O que diferencia uma empresa de Tecnologia de Informação de uma empresa tecnológica vai muitas vezes além dos serviços que oferecem. Reside frequentemente na forma como se posicionam e comunicam o seu valor.
Enquanto as empresas de TI se focam tipicamente em fornecer soluções técnicas, as empresas tecnológicas tendem a construir marcas em torno da inovação, visão e narrativa. É por isso que Joy acredita que cada marca tem uma história que vale a pena contar.
Conheça Joy Evboifo, Gestora de Marca e Comunicação na SoftAlliance, uma empresa de Tecnologia de Informação sediada em Lagos que fornece às organizações integrações de sistemas e recursos tecnológicos necessários para alcançar a excelência operacional.
Na SoftAlliance, Joy lidera as estratégias que moldam a voz, visibilidade e reputação da empresa, traduzindo ideias complexas em narrativas claras e convincentes que levam as pessoas a tomar decisões, não apenas a ganhar consciência.

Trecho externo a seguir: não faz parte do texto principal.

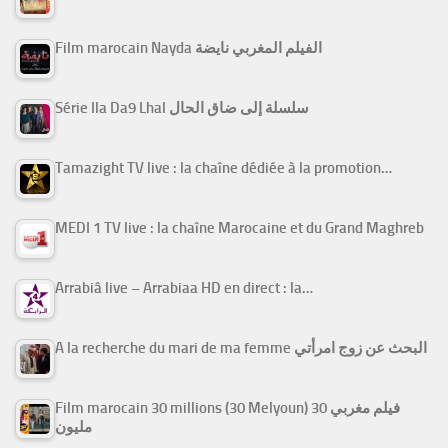
Film marocain Nayda الفيلم المغربي نايضة
Série Ila Da9 Lhal سلسلة إلى ضاق الحال
Tamazight TV live : la chaîne dédiée à la promotion…
MEDI 1 TV live : la chaîne Marocaine et du Grand Maghreb
Arrabiâ live – Arrabiaa HD en direct : la…
A la recherche du mari de ma femme البحث عن زوج امرأتي
Film marocain 30 millions (30 Melyoun) فيلم مغربي 30
مليون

Antes deste cargo, trabalhou como Executiva de Comunicação, Criadora de Conteúdo e Copywriting, e também como apresentadora de rádio, sendo licenciada em Anatomia.
Com uma formação em media, narrativa e comunicação corporativa, Joy traz tanto instinto criativo como disciplina estratégica a cada projeto. O seu trabalho situa-se na interseção entre marca, marketing e comunicação, e a sua convicção é simples: uma marca é tão forte quanto a clareza que a sustenta.
Fora do trabalho, Joy é uma apresentadora de eventos profissional com o nome artístico "Joyous Joy". Isto porque envolve públicos diversificados com um estilo de apresentação adaptável, criando atmosferas inclusivas e energéticas adaptadas ao tom e aos objetivos de cada evento.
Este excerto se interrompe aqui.